This is about the Universal Mary-Sue Litmus Test.

A lot has already been said about it; some disagree with the whole idea of a test, others support the idea, but debate the choice of specific questions. I’m trying to measure whether it works using statistics.

A histogram of character scores

The number of characters who scored in each range on the test. Each bar is the number of characters I scored who got a particular explanation at the end.

From the characters I’ve scored so far (about 270; see the full list), it looks like it does.

According to the current version of the test, a good character (i.e. not a Mary Sue) should score below 30. On that basis, 195 of the characters I scored are probably OK — as the graph shows, a lot of them scored between 0 and 16, and over half scored less than 21 points.

Of course, this also means 80 of the characters I’ve scored probably are Sues.

So does that mean the test works?
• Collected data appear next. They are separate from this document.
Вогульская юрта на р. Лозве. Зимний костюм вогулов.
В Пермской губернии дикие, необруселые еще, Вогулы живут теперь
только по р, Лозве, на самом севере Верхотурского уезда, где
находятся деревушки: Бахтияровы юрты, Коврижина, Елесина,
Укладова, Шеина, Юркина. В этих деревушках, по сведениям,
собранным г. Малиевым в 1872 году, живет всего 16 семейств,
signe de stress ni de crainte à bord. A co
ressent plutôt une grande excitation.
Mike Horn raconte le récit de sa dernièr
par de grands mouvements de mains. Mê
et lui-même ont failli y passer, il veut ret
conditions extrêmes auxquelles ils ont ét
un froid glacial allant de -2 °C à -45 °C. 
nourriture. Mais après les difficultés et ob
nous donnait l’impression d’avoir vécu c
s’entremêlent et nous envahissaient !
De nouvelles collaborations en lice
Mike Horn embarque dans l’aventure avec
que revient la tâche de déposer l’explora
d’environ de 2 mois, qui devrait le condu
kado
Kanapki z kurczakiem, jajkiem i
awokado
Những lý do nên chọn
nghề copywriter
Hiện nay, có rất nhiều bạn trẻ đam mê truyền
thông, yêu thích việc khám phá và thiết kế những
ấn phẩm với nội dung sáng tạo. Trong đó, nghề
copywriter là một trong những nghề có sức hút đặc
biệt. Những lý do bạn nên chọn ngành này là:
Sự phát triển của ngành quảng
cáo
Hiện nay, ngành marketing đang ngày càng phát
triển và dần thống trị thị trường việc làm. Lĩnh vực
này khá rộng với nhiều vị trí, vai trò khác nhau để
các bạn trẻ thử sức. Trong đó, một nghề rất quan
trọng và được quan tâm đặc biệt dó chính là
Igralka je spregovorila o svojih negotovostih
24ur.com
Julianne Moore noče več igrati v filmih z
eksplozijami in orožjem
Well, that depends…

Specifically, it depends on whether they’re actually good characters. And unfortunately, I honestly don’t know. I’m looking at ways around this, but I haven’t got any useful results yet.

In the meantime, suppose most of the characters I scored are OK. Since the stories I scored are mostly professionally published, that should be a fairly safe bet. There might be a few bad apples (Twilight?), but I doubt the whole list is bad.

A histogram of character scores

The frequency of various scores on the test.

If my list was mostly good characters, and the test works, then I’d expect most of the characters to get acceptable scores; and that’s exactly what I’m seeing.

This shows up more clearly in this second graph, which makes all the bars correspond to the same range of scores. The other graph makes D’s and F’s look more common than they should be, because they cover a broader range than the other letters.

It’s possible the proportion of failing scores is still a bit high; but it’s just as likely that a lot of the characters I scored aren’t actually that good.


Not much, so far. The scores from the test look about right, but that doesn’t prove it actually measures what it’s supposed to.


Feel free to download my data file if you want to check my results, or do your own statistics. You can also click on the charts for more detailed descriptions.

Be aware that the test has changed since I started this project; the version of the test I used can be found in the Web Archive.